Sean Daniel has been producing movies for 20 years now, and before that, he was a studio executive at Universal, having supervised films like "National Lampoon's Animal House" and "Do The Right Thing." He's a guy who has fairly broad taste as a producer, having worked on films like "Dazed and Confused," "Tombstone," "The Mummy," and "The Wolfman."
And now Sean Daniel is the producer of "Dead Island," based on the video game that became a buzz sensation based on the animated trailer that premiered a few days ago.
For most of his career, Daniel was partnered with Jim Jacks in Alphaville, but he recently established The Sean Daniel Company, and they're the ones who bought the rights to the game. It's really no wonder the rights sold this quickly. When something blows up like that, there's a momentum that can push things over, and this is a case where the heat was so instant, and so widespread, that it was a matter of who, not when.

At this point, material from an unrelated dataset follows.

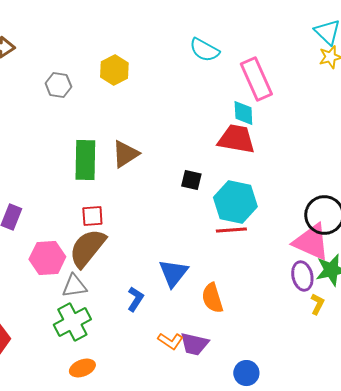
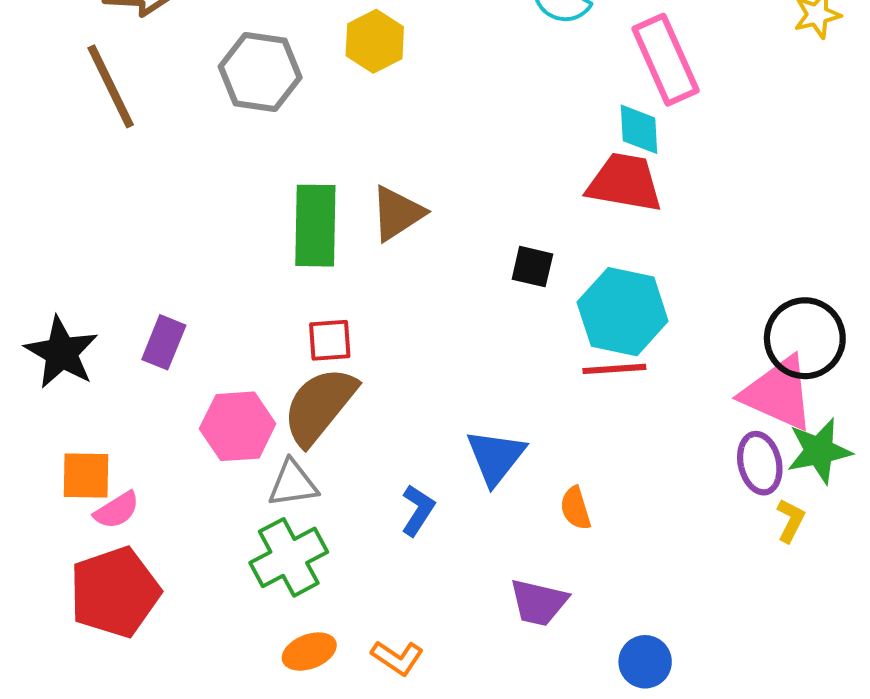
gray hexagon: (58, 85) -> (260, 72), size x1.5
orange semicircle: (212, 298) -> (575, 508), size x0.7
orange L-shape: (170, 341) -> (397, 658), moved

Techland, the Polish developer for the game, has got to be dancing in the streets right now. This is a game that had been delayed and that had fallen off the radar after being announced a few years ago. As soon as that trailer, created by Axis Animation, popped up online, "Dead Island" went from "troubled game that's taken forever to come out" to "game everyone will play this fall because the awareness on it is gigantic."
The game takes place on a resort island that has been taken over by zombies, and one of the novel ideas in it is that you don't get the typical weaponry we're used to in survival horror. Instead, you can only use the objects you'd find in a resort hotel or scattered around an island, and it's up to you to figure out how to use the things you find as weapons.
Techland has been careful in the wake of the trailer's viral explosion to state that what you see in the trailer isn't part of the game, but is simply meant to suggest "the sorts of things that could happen in this world," which suggests that the characters in the trailer aren't even part of the game.
Daniel is a tenacious producer, the sort of guy who can really muscle something through the development process, so if he's onboard and convinced there's a movie in "Dead Island," we should plan on actually seeing it get made.
Right now, I don't have details about how much he paid, and I've got an e-mail in to Sean to ask him to comment on the purchase and how it came together, but for now, congratulations are in order. I wrote yesterday about the possibility of this happening, but didn't realize it would be quite this fast. I sincerely hope that whatever Daniel does with the material, there's a good film on the other end of the process. I may not be as head-over-heels in love with the trailer as some people are, but now that it's in play, I'm rooting for them to make something that expands the genre, and not just something that imitates what has come before.
The trailer may not be the game, but based on the response to it, I'd say the main goal of the filmmaking team should be to tap into the same sorts of emotions that people are describing as their reactions to the trailer. And now I'm dying to see if we're going to be sitting in a theater in two years and see a trailer that is simply a live-action translation of the one that's online now. It would pretty bold to release a live-action trailer that is cut the same way, and it would be a nice nod to the thing that kicked off the feeding frenzy around this material in the first place.
We'll have more on this as it develops, and if Daniel does respond to our attempt to reach out to him, we'll update the story with whatever it is he has to say.